DATE
1
18. The 3rd term of an AP is 8 & 9th term of AP
exceeds 3 times 3rd term by 2 find the sum of 19 terms
Answers
ANSWER: 551
Given :-
- 3rd term of an ap is 8
- 9th term of the same AP exceeds 3 times 3rd term by 2.
To Find :-
- Sum of first 19 terms.
Solution :-
Given that the 9th term exceeds three times 3rd term by 2 which means,
⇒ 9th term - 3 × 3rd term = 2
Given, 3rd term = 8
⇒ a + 8d - 3a - 6d = 2
⇒ -2a + 2d = 2
⇒ 2a - 2d = -2
⇒ a - d = -1
⇒ a = d - 1 ...(1)
Also, We would need to find the first term of the AP in order to find the sum of first 19 terms.

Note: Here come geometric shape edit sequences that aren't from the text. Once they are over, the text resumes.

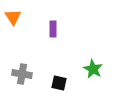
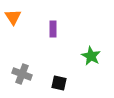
green star: moved 2 px left, 13 px up
gray cross: rotated 12 degrees clockwise
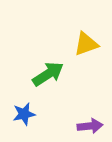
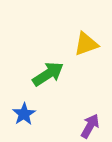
blue star: rotated 20 degrees counterclockwise
purple arrow: rotated 55 degrees counterclockwise
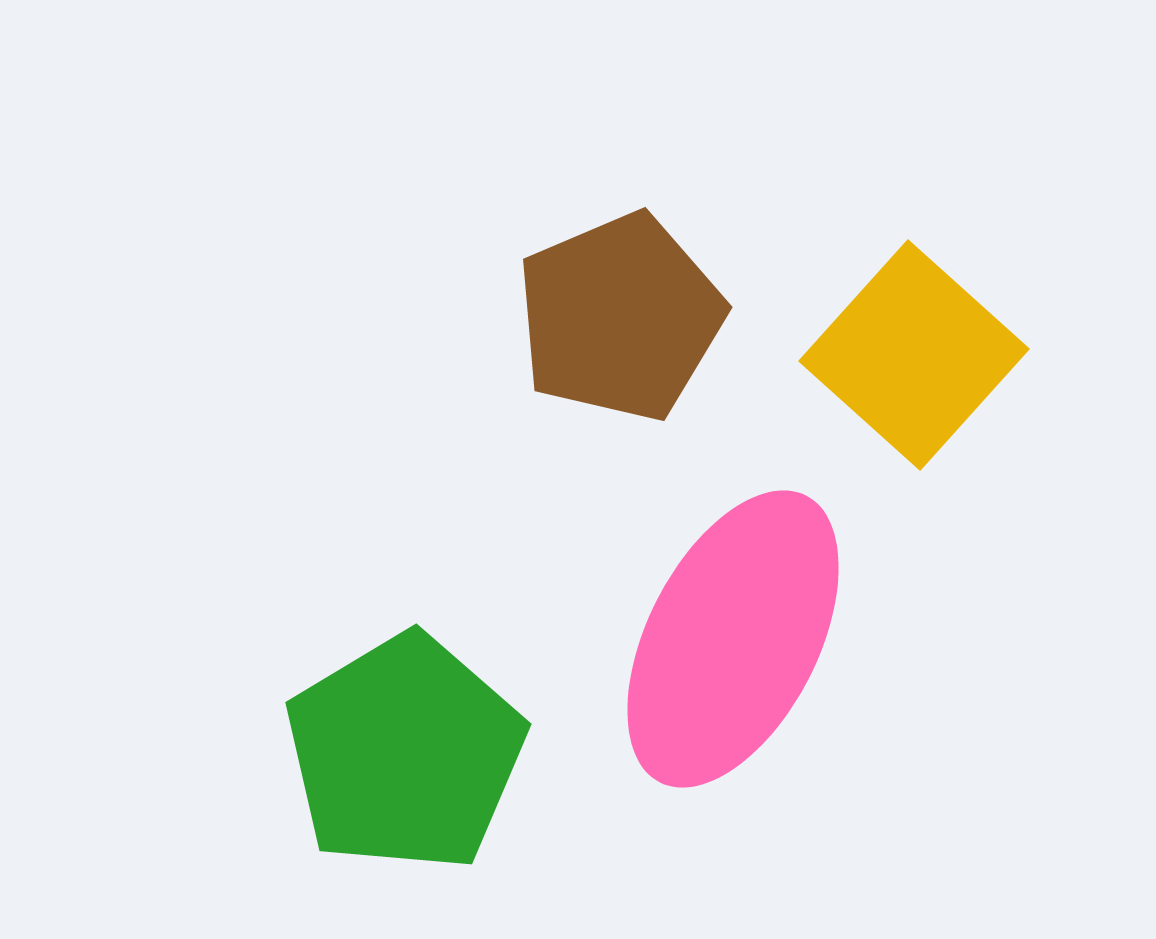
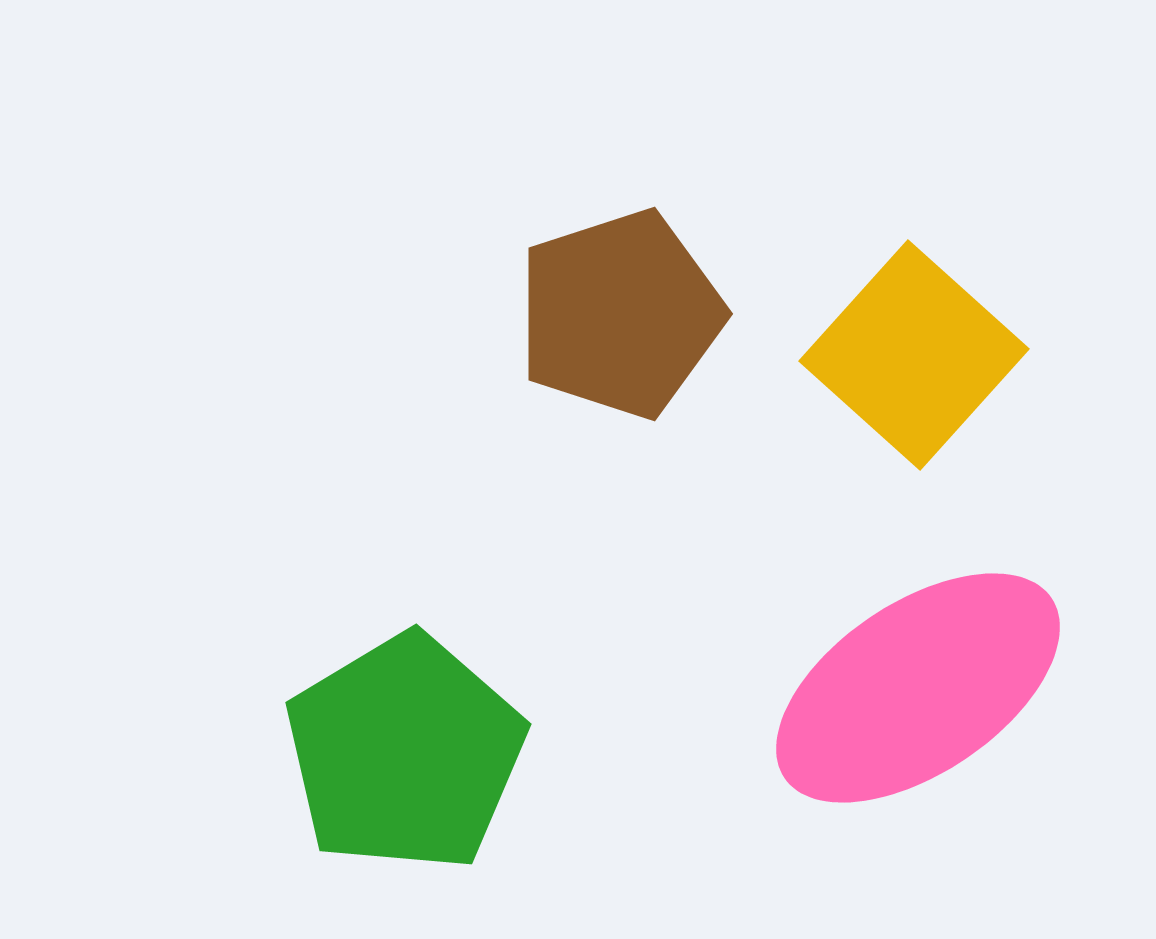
brown pentagon: moved 3 px up; rotated 5 degrees clockwise
pink ellipse: moved 185 px right, 49 px down; rotated 29 degrees clockwise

Let's substitute the value of a in 3rd term formula,
⇒ 3rd term = 8
⇒ a + 2d = 8
⇒ d - 1 + 2d = 8 [ from (1) ]
⇒ 3d = 9
⇒ d = 3 ...(2)
Substitute value of d in (1), we get
⇒ a = d - 1
⇒ a = 3 - 1
⇒ a = 2
Now, Let's find the sum,
⇒ Sₙ = n/2 [ 2a + (n - 1)d ]
Here,
- n = 19, d = 3, a = 2
⇒ S₁₉ = 19/2 [ 2×2 + (19 - 1)3 ]
⇒ S₁₉ = 19/2 [ 4 + 18 × 3 ]
⇒ S₁₉ = 19/2 ( 58 )
⇒ S₁₉ = 551
Hence, The sum of first 19 terms is 551.
Answer:
Solution :
Let 'a' be the first term and 'd' be the common difference of the given A.P.
Then, the nth term of the A.P. = an = a + (n - 1)d
Now, it is given that the third term is 8.
Then, a3 = a + (n - 1)d
⇒ a + (3 - 1)d
⇒ a + 2d = 8 ....(1)
Also, the 9th term exceeds 3 times the third term by 2.
Then,
a9 = 3a3 + 2
⇒ a + (9 - 1)d = 3(8) + 2 (As a3 = 8)
⇒ a + 8d = 26 ....(2)
Subtracting (1) from (2)
⇒ a + 8d = 26
a + 2d = 8
(-) (-) (-)
____________
6d = 18
___________
⇒ 6d = 18
⇒ d = 18/6
⇒ d = 3
Putting the value of d = 3 in Equation (1), we get.
⇒ a + 2d = 8
⇒ a + 2 × 3 = 8
⇒ a + 6 = 8
⇒ a = 8 - 6
a = 2
Now, the sum of first n terms of the A.P. is given by
Sn = n/2[2a + (n - 1)d]
Therefore, the sum of first 19 terms of the given A.P. is -
S19 = 19/2[2 × 2 + (19 - 1)3]
⇒ 19/2(4 + 18 × 3)
⇒ 19/2(4 + 54)
⇒ 19/2 × 58
⇒ 1102/2
= 551
Therefore, sum of the first 19 term is 551.